Zacchaeus felt the same way.  Even though he was prosperous, he knew that there was something more to life than making a tidy profit to feed his own desires.  He knew that there was a way of life that promised a sense of peace and gratitude for the things already acquired and a zeal for sharing with others less fortunate what he already had.

The Renewal Ranch is like that tree that Zacchaeus perched himself in to catch a glimpse of Jesus.  It gives men who have been knocked down by life and the choices they have made a vantage point for seeing more clearly what is important.  They yearn for some real substance in their lives, substance that will lead them out of the dark slavery to addiction and the destructive force it becomes not only in their lives but also in the lives of all with whom they live and work.  But what is more important than this is the fact that, just as in the story of Zacchaeus, Jesus comes looking for the men of the Ranch before they go looking for Him.
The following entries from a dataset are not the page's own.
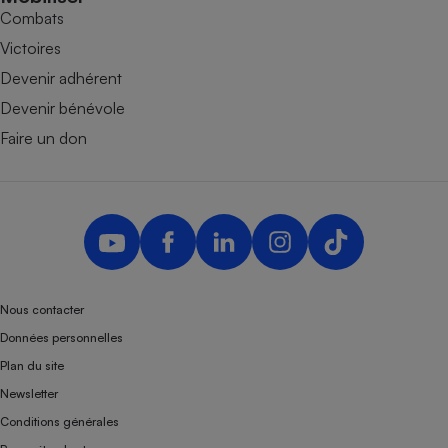
Combats
Victoires
Devenir adhérent
Devenir bénévole
Faire un don
Nous contacter
Données personnelles
Plan du site
Newsletter
Conditions générales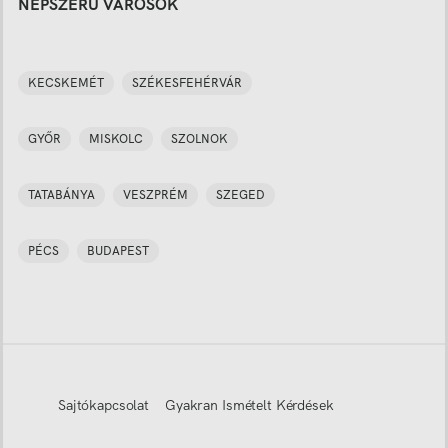
NÉPSZERŰ VÁROSOK
KECSKEMÉT
SZÉKESFEHÉRVÁR
GYŐR
MISKOLC
SZOLNOK
TATABÁNYA
VESZPRÉM
SZEGED
PÉCS
BUDAPEST
Sajtókapcsolat
Gyakran Ismételt Kérdések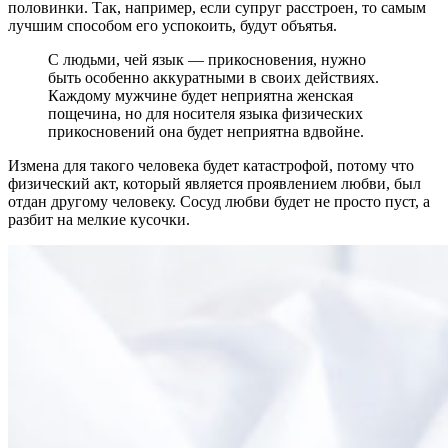
половинки. Так, например, если супруг расстроен, то самым
лучшим способом его успокоить, будут объятья.
С людьми, чей язык — прикосновения, нужно
быть особенно аккуратными в своих действиях.
Каждому мужчине будет неприятна женская
пощечина, но для носителя языка физических
прикосновений она будет неприятна вдвойне.
Измена для такого человека будет катастрофой, потому что
физический акт, который является проявлением любви, был
отдан другому человеку. Сосуд любви будет не просто пуст, а
разбит на мелкие кусочки.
And that really is the point of the whole story.  Zacchaeus felt the tug of Christ wanting to see him.  Jesus is the one who invited him down from the tree and it is Christ Who invites those men locked in the prison of addiction to the Ranch in order to encounter Him in their darkness.  In the gospel, Jesus comes to Zacchaeus' house at Jesus' invitation!  The same can be said for the Ranch.  The men may seek out the Ranch, however, long before they began their search, the invitation from Christ to come the Ranch has been extended.  The love of God always precedes our every action.  We do not first approach Him.  He approaches us and always in love.

Thus, the men of the Ranch come before Christ, seeking to surrender their every possession, to gain an eternal life, that unlike their possessions, will not diminish.  Just as Zacchaeus surrendered to the mercy and love of Jesus, the men of the Ranch surrender their addictions and addictive behavior to the Savior and, in the process, they, to can hear the words of Christ, "Today, salvation has come to this house...For the Son of man came to seek and save the lost."